FIG. 5 is a flow chart of a method according to some embodiments. The flow charts described herein do not necessarily imply a fixed order to the actions, and embodiments may be performed in any order that is practicable. Note that any of the methods described herein may be performed by hardware, software (including microcode), or a combination of hardware and software. For example, a storage medium may store thereon instructions that when executed by a machine result in performance according to any of the embodiments described herein.

At 502, header portions associated with an information packet are identified. For example, the network processor may split a packet header into multiple header portions. The header portions are then stored at 504 (e.g., the header portions may be stored in the header portion database 300).

A check is then performed to determine if the first header portion has any of a set of pre-determined relationships to stored patterns at 506. Based on information in the packet header check database 400, for example, the check might determine whether the first header portion equals “FFFF.” As another example, the check might determine if the first header portion is not equal to “02.”0 Note that the a number of different checks (e.g., associated with different types of relationships with different stored patterns) could be performed for the first header portion. If the first header portion has any of the relationships with the associated stored patterns, an indication that the packet header is invalid is provided at 508.

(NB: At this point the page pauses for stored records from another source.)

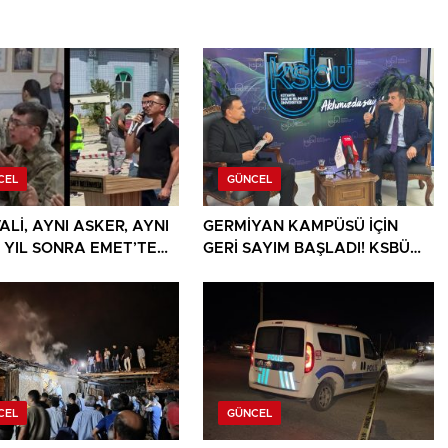
CEL
GÜNCEL
ALİ, AYNI ASKER, AYNI
GERMİYAN KAMPÜSÜ İÇİN
9 YIL SONRA EMET’TE
GERİ SAYIM BAŞLADI! KSBÜ
LANDIRAN BULUŞMA
REKTÖRÜ TARİH VERDİ
CEL
GÜNCEL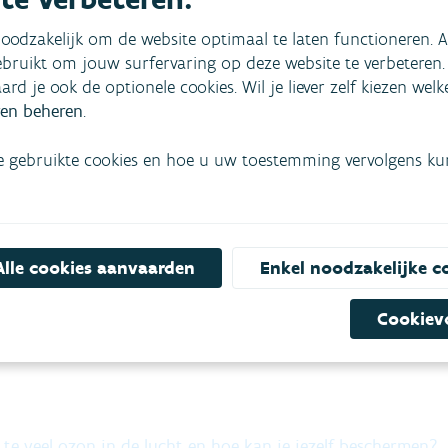
doet in de buitenlucht tussen 12 en 22 uur. Binnenshuis is 
oodzakelijk om de website optimaal te laten functioneren. A
e buitenlucht.
bruikt om jouw surfervaring op deze website te verbeteren.
aard je ook de optionele cookies. Wil je liever zelf kiezen wel
(240 microgram/m³) wordt overschreden, geldt dat advies v
en beheren
.
je persoonlijke waarschuwingsdre
e gebruikte cookies en hoe u uw toestemming vervolgens kunt
illeerde informatie over de luchtkwaliteit op een zelf gekoze
 instellen. Zodra die drempel is bereikt of overschreden, 
en.
Alle cookies aanvaarden
Enkel noodzakelijke c
or
android
en
iOS
. Je vindt de app ook door te zoeken naar 
Cookiev
 te veel ozon in de lucht en hoe kan je jezelf beschermen?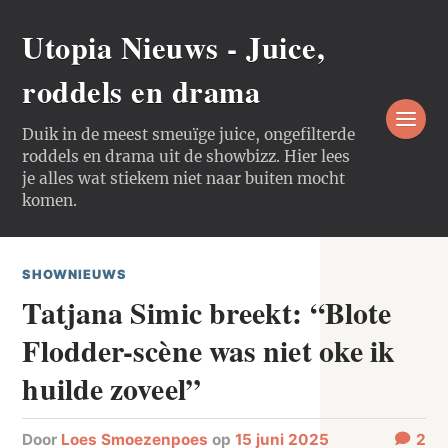
Utopia Nieuws - Juice,
roddels en drama
Duik in de meest smeuïge juice, ongefilterde
roddels en drama uit de showbizz. Hier lees
je alles wat stiekem niet naar buiten mocht
komen.
SHOWNIEUWS
Tatjana Simic breekt: “Blote
Flodder-scène was niet oke ik
huilde zoveel”
door
Loes Smoezenpoes
op
15 juni 2025
2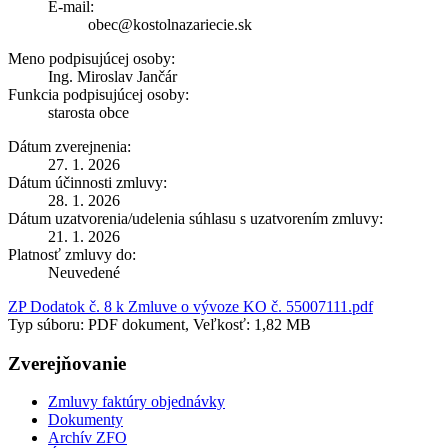
E-mail:
obec@kostolnazariecie.sk
Meno podpisujúcej osoby:
Ing. Miroslav Jančár
Funkcia podpisujúcej osoby:
starosta obce
Dátum zverejnenia:
27. 1. 2026
Dátum účinnosti zmluvy:
28. 1. 2026
Dátum uzatvorenia/udelenia súhlasu s uzatvorením zmluvy:
21. 1. 2026
Platnosť zmluvy do:
Neuvedené
ZP Dodatok č. 8 k Zmluve o vývoze KO č. 55007111.pdf
Typ súboru: PDF dokument, Veľkosť: 1,82 MB
Zverejňovanie
Zmluvy faktúry objednávky
Dokumenty
Archív ZFO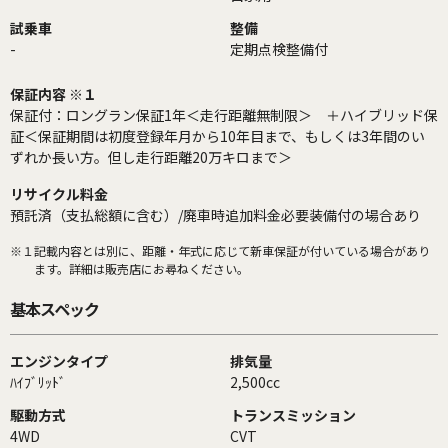
試乗車
整備
-
定期点検整備付
保証内容 ※１
保証付：ロングラン保証1年＜走行距離無制限＞ ＋ハイブリッド保
証＜保証期間は初度登録年月から10年目まで、もしくは3年間のい
ずれか長い方。但し走行距離20万キロまで＞
リサイクル料金
預託済（支払総額に含む）/廃車時追加料金必要装備付の場合あり
※１
記載内容とは別に、距離・年式に応じて新車保証が付いている場合があり
ます。詳細は販売店にお尋ねください。
基本スペック
エンジンタイプ
排気量
ﾊｲﾌﾞﾘｯﾄﾞ
2,500cc
駆動方式
トランスミッション
4WD
CVT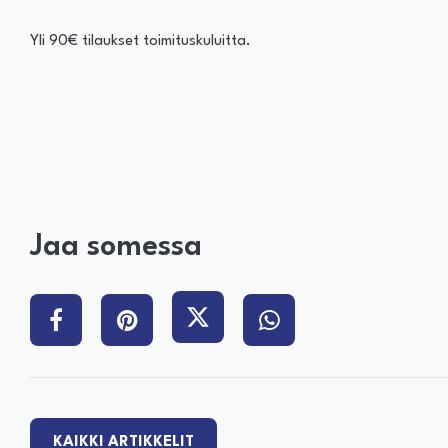
Yli 90€ tilaukset toimituskuluitta.
Jaa somessa
KAIKKI ARTIKKELIT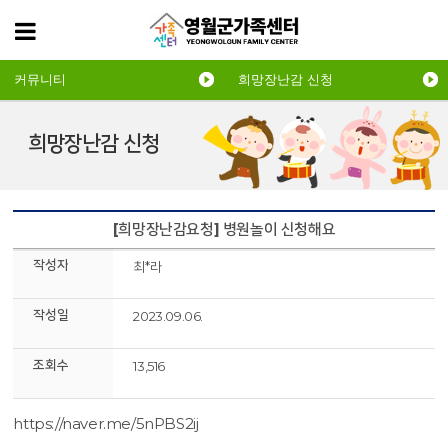
커뮤니티
희망장난감 신청
희망장난감 신청
[희망장난감요청] 병원놀이 신청해요
작성자
최*라
작성일
2023.09.06.
조회수
13,516
https://naver.me/5nPBS2ij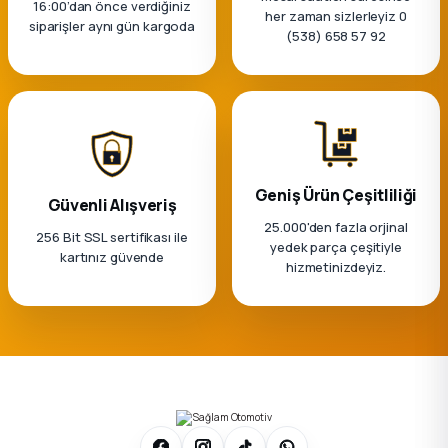
16:00’dan önce verdiğiniz
her zaman sizlerleyiz 0
siparişler aynı gün kargoda
(538) 658 57 92
Geniş Ürün Çeşitliliği
Güvenli Alışveriş
25.000'den fazla orjinal
256 Bit SSL sertifikası ile
yedek parça çeşitiyle
kartınız güvende
hizmetinizdeyiz.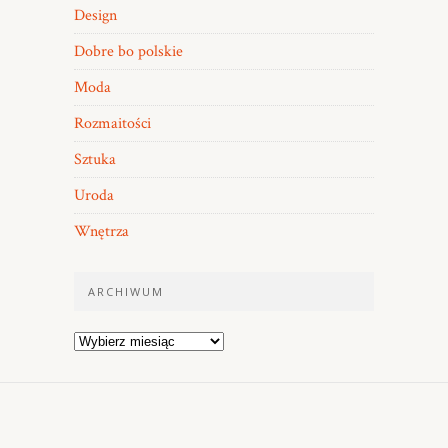
Design
Dobre bo polskie
Moda
Rozmaitości
Sztuka
Uroda
Wnętrza
ARCHIWUM
Archiwum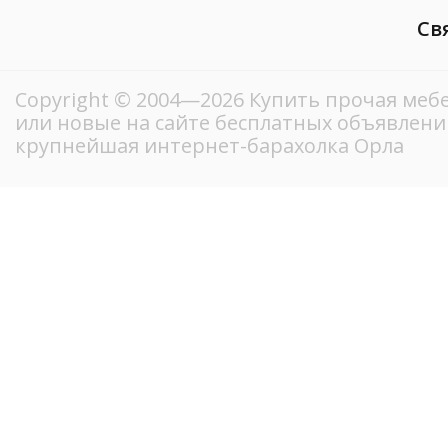
Св
Copyright © 2004—2026 Купить прочая мебел
или новые на сайте бесплатных объявлени
крупнейшая интернет-барахолка Орла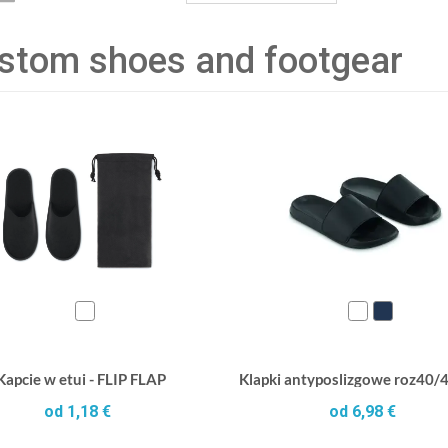
stom shoes and footgear
Kapcie w etui - FLIP FLAP
Klapki antyposlizgowe roz40
od 1,18 €
od 6,98 €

If the first header portion does not have any of the relationships with the stored patterns, it is then determined if any other header portions need to be checked at 510. If there are other header portions to be checked, the process repeats at 506 for the next header portion. When the last header portion has been checked, an indication that the packet header is valid is provided at 512.

In some cases, the network processor may need to perform a check to make sure that a header portion does not match any of a plurality of patterns. For example, a packet header might be invalid if a particular header portion equals 00, 01, or FF. In this case, the network processor could perform three separate checks. FIG. 6 is a block diagram of a network processor 600 according to another embodiment. The network processor 600 includes a microengine 610, such as a Reduced Instruction Set Computer (RISC) processing element.

The microengine 610 can access information in a Content Addressable Memory (CAM) unit 620 (also referred to as an associative memory unit). The CAM unit 620 may be, for example, a sixteen-entry table (each entry having 32 bits) that can be accessed using the data contained in the table. For example, the CAM unit 620 illustrated in FIG. 6 stores four patterns (PATTERN AH1 through DH1). If the microengine 610 provides any of those patterns to the CAM unit 620, the CAM unit 620 will indicate that it currently stores that pattern. If the microengine 610 provides any other pattern to the CAM unit 620, the CAM unit 620 will indicate that it is not currently storing that pattern (e.g., a “miss” signal will be generated).

FIG. 7 is a flow chart of a method according to this embodiment. At 702, a header portion being checked is provided to the CAM unit 620. If the CAM unit 620 indicates that the header portion matches any of the stored patterns at 704, an indication that the packet header is invalid is provided at 706. If the CAM unit 620 indicates that the header portion does not match any of the stored patterns at 704, an indication that the packet header is valid is provided at 708 (assuming no other checks fail for that packet header). In this way, the header portion check can be performed simultaneously for multiple stored patterns.

Consider, for example, the IPv4 IP address, which is not allowed to equal: FF.FF.FF.FF, 00.XX.XX.XX, 7F.XX.X.XX, 0E.XX.XX.XX, or 0F.XX.XX.XX. In this case, the following could be performed to verify the IP address:

/* Load CAM unit with address check patterns. The initialization of the CAM unit is a one time activity, which is done before processing any data packets. */   Cam_Init( )   {     load_cam with 0xFFFFFFFF, 0x0, 0x7F, 0xE and 0xF address   check patterns   } IPv4_new_address_verify (result, ip_address) {   /*Check whether ip_address equals FF.FF.FF.FF */     if (cam has ip_address pattern )       branch invalid_address;   /*Check whether ip_address equals 0x0 or 0x7F */     Right-shift ip_address by 24 bits       if (cam has ip_address pattern )         branch invalid_address;   /*Check whether ip_address equals 0xEX or 0xFX*/     Right-shift ip_address by 28 bits       if (cam has ip_address pattern )         branch invalid_address; /* if ip_address doesn't match with above conditions then valid IP address*/   result = VALID_ADDRESS invalid_address:   result = INVALID_ADDRESS }

Note that in this case, the microengine 610 uses the CAM unit 620 to simultaneously determine if the IP address equals 00.XX.XX.XX or 7F.XX.X.XX. Similarly, the CAM unit 620 is used to determine if the IP address equals EX.XX.XX.XX or FX.XX.XX.XX at the same time. As a result, information packets may be processed quickly and using fewer processing cycles.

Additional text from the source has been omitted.